(Dataset entries)
● ● ● ● ● ● ●
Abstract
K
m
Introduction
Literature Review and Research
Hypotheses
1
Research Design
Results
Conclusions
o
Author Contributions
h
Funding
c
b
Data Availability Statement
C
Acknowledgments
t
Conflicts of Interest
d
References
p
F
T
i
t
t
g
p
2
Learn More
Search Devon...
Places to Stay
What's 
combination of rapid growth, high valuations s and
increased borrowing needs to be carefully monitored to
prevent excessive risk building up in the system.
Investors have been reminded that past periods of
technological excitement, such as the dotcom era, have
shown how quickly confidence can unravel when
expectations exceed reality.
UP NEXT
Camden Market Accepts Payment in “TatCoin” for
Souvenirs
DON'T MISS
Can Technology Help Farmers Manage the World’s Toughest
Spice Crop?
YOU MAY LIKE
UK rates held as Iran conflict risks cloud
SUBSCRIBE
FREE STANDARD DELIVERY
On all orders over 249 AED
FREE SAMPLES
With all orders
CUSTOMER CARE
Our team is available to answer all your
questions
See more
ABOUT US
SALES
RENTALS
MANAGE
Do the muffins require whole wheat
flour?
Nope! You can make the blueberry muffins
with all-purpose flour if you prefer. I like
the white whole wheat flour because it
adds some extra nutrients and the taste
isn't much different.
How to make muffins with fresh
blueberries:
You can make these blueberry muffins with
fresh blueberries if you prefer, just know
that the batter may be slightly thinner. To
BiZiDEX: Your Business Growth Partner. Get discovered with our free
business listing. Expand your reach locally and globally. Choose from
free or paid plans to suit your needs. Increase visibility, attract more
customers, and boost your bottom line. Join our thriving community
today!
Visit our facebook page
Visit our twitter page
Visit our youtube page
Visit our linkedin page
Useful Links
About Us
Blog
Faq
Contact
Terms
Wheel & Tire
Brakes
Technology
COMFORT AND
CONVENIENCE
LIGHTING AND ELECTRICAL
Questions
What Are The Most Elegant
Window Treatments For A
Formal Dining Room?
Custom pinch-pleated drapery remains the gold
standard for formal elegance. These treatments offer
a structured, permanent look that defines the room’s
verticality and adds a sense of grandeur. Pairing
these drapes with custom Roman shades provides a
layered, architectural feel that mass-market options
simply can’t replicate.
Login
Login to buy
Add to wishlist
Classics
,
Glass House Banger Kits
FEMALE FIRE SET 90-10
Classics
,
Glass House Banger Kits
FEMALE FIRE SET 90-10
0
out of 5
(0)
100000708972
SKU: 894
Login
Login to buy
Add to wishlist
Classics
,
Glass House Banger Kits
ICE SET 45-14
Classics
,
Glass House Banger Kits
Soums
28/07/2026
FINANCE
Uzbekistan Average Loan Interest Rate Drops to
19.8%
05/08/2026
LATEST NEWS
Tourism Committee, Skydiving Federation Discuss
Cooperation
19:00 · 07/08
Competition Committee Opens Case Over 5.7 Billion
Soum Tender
● ● ● ● ● ● ●
Aim of the task:
Search the records for the word "make". Copy every line that has it.

Task result:
Nope! You can make the blueberry muffins
How to make muffins with fresh
You can make these blueberry muffins with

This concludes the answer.